The budget also streamlines the five existing IDR plans into one similar to the REPAYE plan. We strongly support the goal of simplifying income-driven repayment options, which has bipartisan support. While the proposed plan is a strong starting point, it should still be improved upon before becoming the only IDR plan, including by limiting payments to 20 years for all borrowers as we and thousands of others have urged. A maximum 20-year repayment period would help all borrowers focus sooner on other important priorities, like saving for their retirement and for their children’s education.

State Investment: The President’s America’s College Promise plan encourages states to invest in higher education, which is critical to improving college affordability and completion. It supports states that maintain higher education funding, and make certain reforms such as making community college tuition free so that Pell Grants can help students cover other college costs and stay in school. Unlike many state and local free-tuition plans, the president’s plan recognizes that non-tuition costs are the biggest affordability challenge for students of limited means, with tuition accounting for just one-fifth of the cost of attending a community college.
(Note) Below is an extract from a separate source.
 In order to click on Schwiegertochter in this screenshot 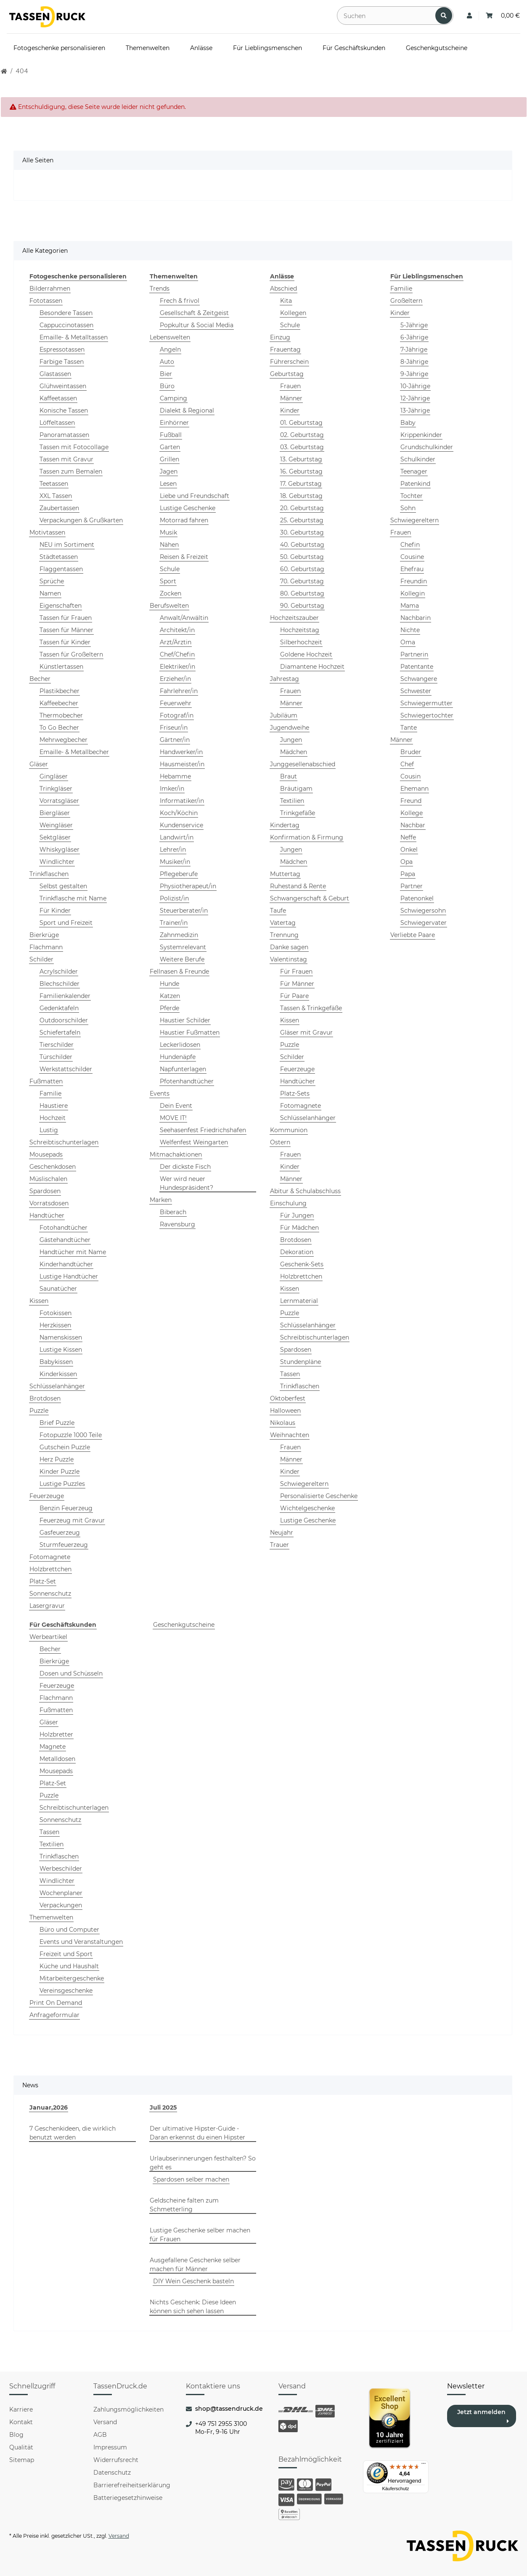 , I will do `click(426, 715)`.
College Accountability: The budget also takes additional steps to encourage colleges to get more students to graduation with meaningful credentials and manageable debt. It rewards colleges that successfully enroll and graduate students from all backgrounds through the College Opportunity and Graduation Bonus Program. In addition, it restores the 85-15 Rule and closes a loophole that has led unscrupulous for-profit colleges to aggressively and deceptively recruit veterans and service members into high-priced, low-quality programs. These reforms to the current 90-10 Rule have bipartisan support and have long been called for by TICAS and consumer and veterans advocates.

We also urge the Obama administration to strongly enforce existing laws and regulations to protect students and taxpayers from predatory and financially unstable colleges, including through the Department of Education’s newly established enforcement unit. Congress should also invest in strengthening the department’s enforcement capacity, which will more than pay for itself by reducing waste, fraud, and abuse.

Simplification: To improve access to resources that can help students and their families cover college costs, the budget takes significant steps to further simplify the federal student aid application process, and to streamline and better target federal education tax benefits. Many of these approaches to simplification reflect our longstanding recommendations and have bipartisan support.